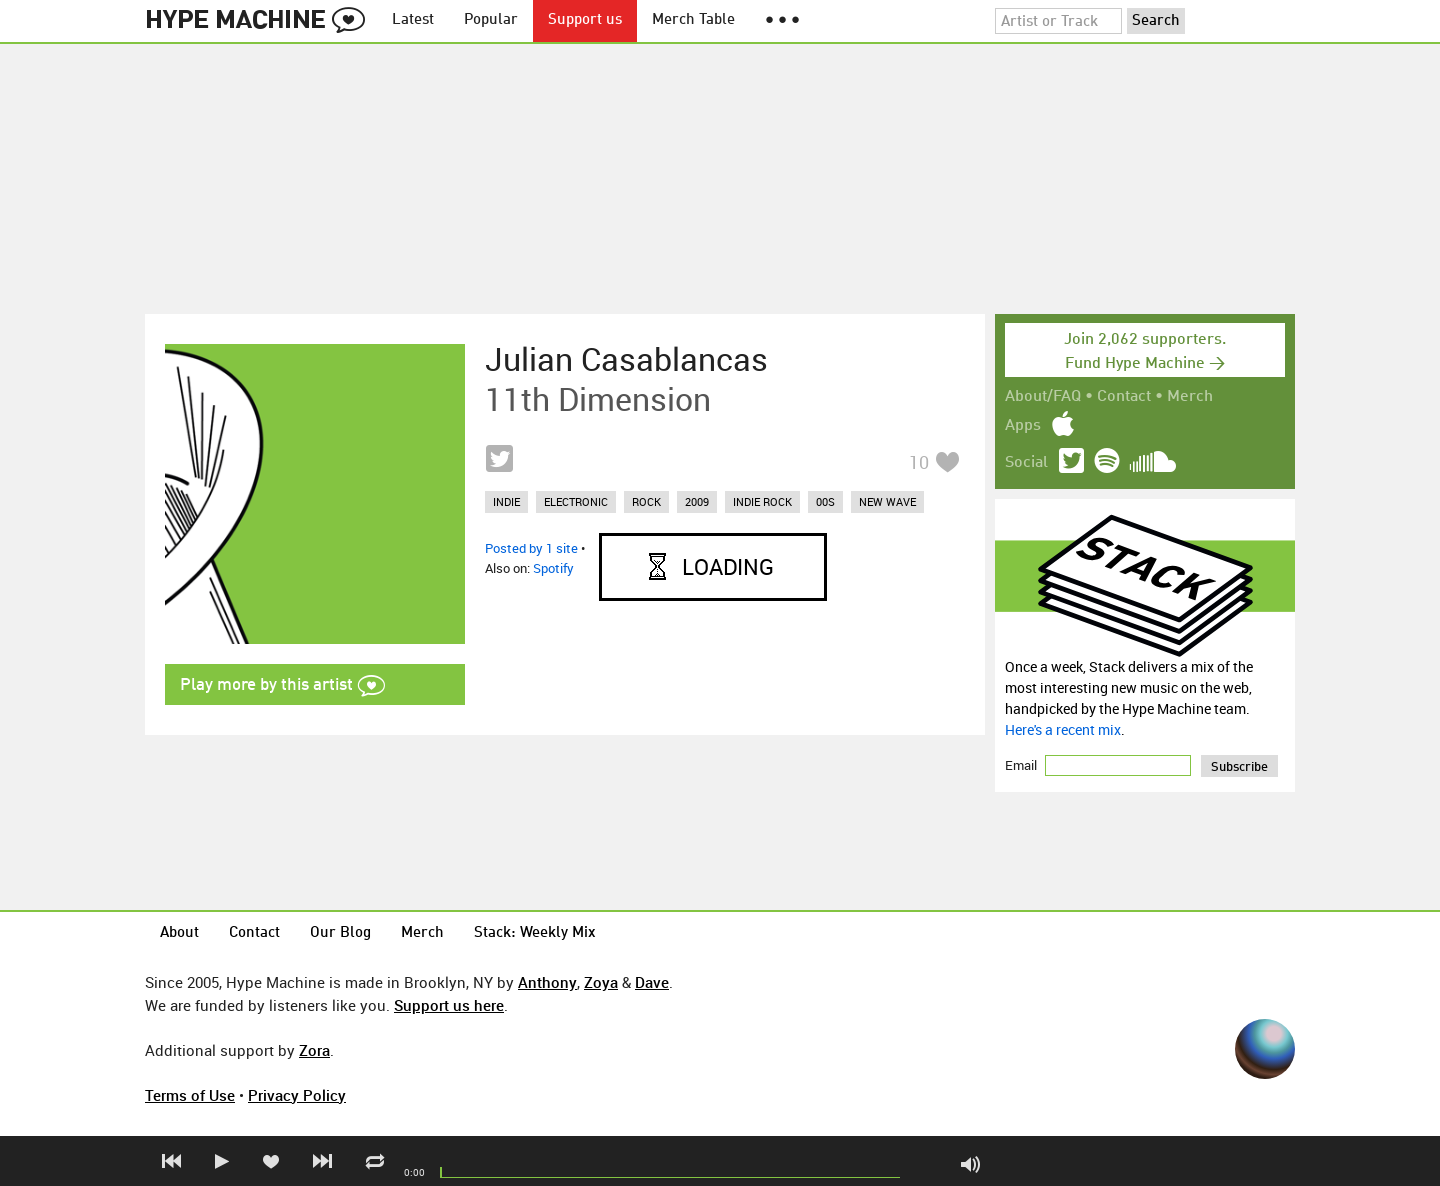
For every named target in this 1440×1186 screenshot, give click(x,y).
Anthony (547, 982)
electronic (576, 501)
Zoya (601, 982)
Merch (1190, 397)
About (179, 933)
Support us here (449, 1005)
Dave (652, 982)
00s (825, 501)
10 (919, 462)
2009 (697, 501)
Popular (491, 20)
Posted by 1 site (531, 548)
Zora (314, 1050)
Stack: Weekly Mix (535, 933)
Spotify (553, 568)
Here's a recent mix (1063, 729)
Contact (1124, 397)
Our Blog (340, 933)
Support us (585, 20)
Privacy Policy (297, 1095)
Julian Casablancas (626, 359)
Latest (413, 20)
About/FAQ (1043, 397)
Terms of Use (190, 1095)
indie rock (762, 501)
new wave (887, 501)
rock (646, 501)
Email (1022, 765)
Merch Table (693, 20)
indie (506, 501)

▬▬▬▬▬▬

◆ **What is expected**
Whatever the records hold apart from pictures should be repeated exactly.

◆ **Answer for the task**
For every named target in this 1440×1186 screenshot, give click(x,y).
Anthony (547, 982)
electronic (576, 501)
Zoya (601, 982)
Merch (1190, 397)
About (179, 933)
Support us here (449, 1005)
Dave (652, 982)
00s (825, 501)
10 (919, 462)
2009 (697, 501)
Popular (491, 20)
Posted by 1 site (531, 548)
Zora (314, 1050)
Stack: Weekly Mix (535, 933)
Spotify (553, 568)
Here's a recent mix (1063, 729)
Contact (1124, 397)
Our Blog (340, 933)
Support us (585, 20)
Privacy Policy (297, 1095)
Julian Casablancas (626, 359)
Latest (413, 20)
About/FAQ (1043, 397)
Terms of Use (190, 1095)
indie rock (762, 501)
new wave (887, 501)
rock (646, 501)
Email (1022, 765)
Merch Table (693, 20)
indie (506, 501)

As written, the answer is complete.